From version 2021.4, the default value is 0 MB
. This means that no queries will be stored in Alation forever unless they are explicitly saved by users on the Results tab in Compose or on the Execution Results page in the catalog. Query results that are not saved by users are only stored for a specific time period that is set by the second parameter, alation.query_exec.results_expiration_time
. No small execution results will accumulate over time potentially leading to storage space issues.
Note
The default value in version 2021.3 and earlier versions was
1 MB
. By default, results smaller than 1 MB were stored permanently.
alation.query_exec.results_expiration_time¶
This parameter configures storing query results that are larger than alation.query_exec.results_auto_persist_bytes
in Alation for the duration of the time period specified as the parameter value. The default value is seven days, set in minutes (10080
minutes). This means that query results that are not explicitly saved by users are stored in Alation for seven days and then purged automatically.
Determining Current Execution Result Storage Size¶
You can retrieve the current size of the query execution result data from the internal Alation database table data_storage_blobaccesspostgres
:
SSH to the Alation server.
Enter the Alation shell.
sudo /etc/init.d/alation shell
Use the alation_psql command to access the internal Alation database.
alation_psql
Run the following query to determine the total size of the data_storage_blobaccesspostgres table. The query will return the table size in MB.

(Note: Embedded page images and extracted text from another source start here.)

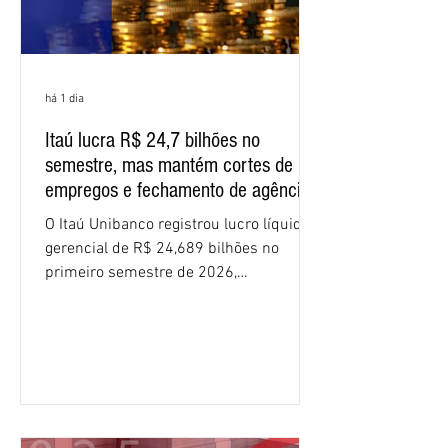
há 1 dia
Itaú lucra R$ 24,7 bilhões no
semestre, mas mantém cortes de
empregos e fechamento de agências
O Itaú Unibanco registrou lucro líquido
gerencial de R$ 24,689 bilhões no
primeiro semestre de 2026,
crescimento de 9,1% em relação ao
mesmo período do ano passado. No
segundo trimestre, o lucro foi de R$
12,407 bilhões, alta de 1% na
comparação com os três primeiros
meses do ano. A rentabilidade sobre o
patrimônio líquido médio anualizado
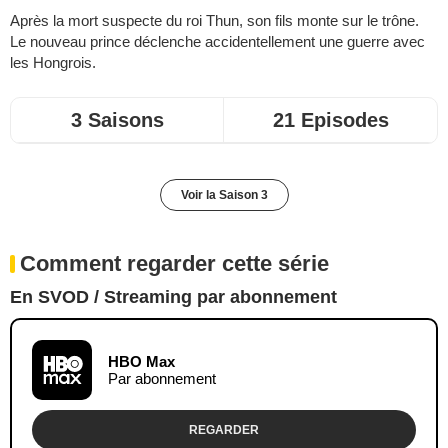
Après la mort suspecte du roi Thun, son fils monte sur le trône.
Le nouveau prince déclenche accidentellement une guerre avec
les Hongrois.
3 Saisons
21 Episodes
Voir la Saison 3
Comment regarder cette série
En SVOD / Streaming par abonnement
HBO Max
Par abonnement
REGARDER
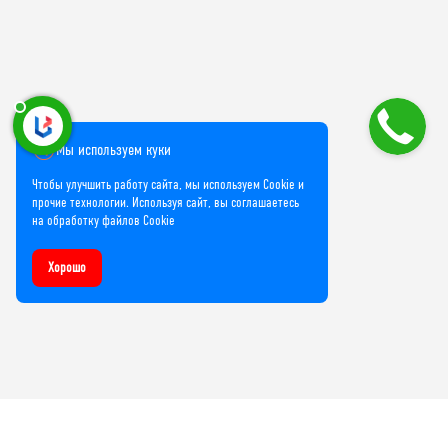
Мы используем куки
Чтобы улучшить работу сайта, мы используем Cookie и
прочие технологии. Используя сайт, вы соглашаетесь
на обработку файлов Cookie
Хорошо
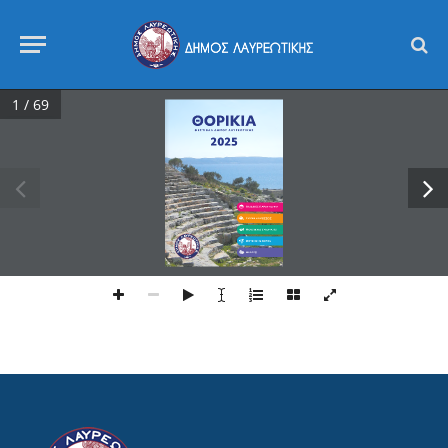
1 / 69
ΘΟΡΙΚΙΑ
ΦΕΣΤΙΒΑΛ ΔΗΜΟΥ ΛΑΥΡΕΩΤΙΚΗΣ
2025
ΠΑΙΔΙΚΕΣ ΠΑΡΑΣΤΑΣΕΙΣ
ΤΕΧΝΗ & ΕΚΘΕΣΕΙΣ
ΜΟΥΣΙΚΗ & ΣΥΝΑΥΛΙΕΣ
ΜΟΥΣΙΚΗ & ΧΟΡΟΣ
ΘΕΑΤΡO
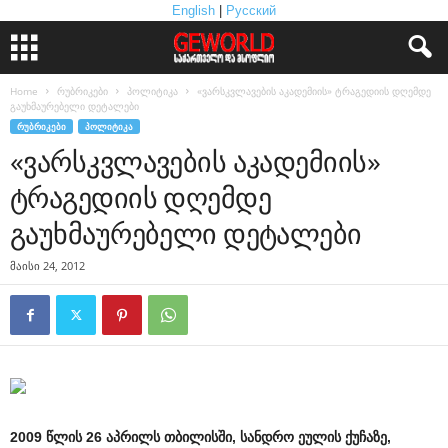
English
|
Русский
Home
რუბრიკები
პოლიტიკა
«ვარსკვლავების აკადემიის» ტრაგედიის დღემდე
გაუხმაურებელი დეტალები
ᲠᲣᲑᲠᲘᲙᲔᲑᲘ
ᲞᲝᲚᲘᲢᲘᲙᲐ
«ვარსკვლავების აკადემიის»
ტრაგედიის დღემდე
გაუხმაურებელი დეტალები
მაისი 24, 2012
2009 წლის 26 აპრილს თბილისში, სანდრო ეულის ქუჩაზე,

SELECT pg_size_pretty( pg_total_relation_size('data_storage_blobaccesspostgres') );
Exit the Postgres shell.
\q
Exit the Alation shell.
exit
Purging Execution Results¶
You can use the alation_action purge_execution_results
action to purge the query execution results storage and free some space. The script clears query execution results data from the data_storage_blobaccesspostgres
table in the internal Alation database for a time range specified by the user.
The alation_action purge_execution_results
action works in 2 modes: 'Scan'
or 'Purge'
. Begin with scanning the volume of results set data. Then you can purge the results data if space is an issue.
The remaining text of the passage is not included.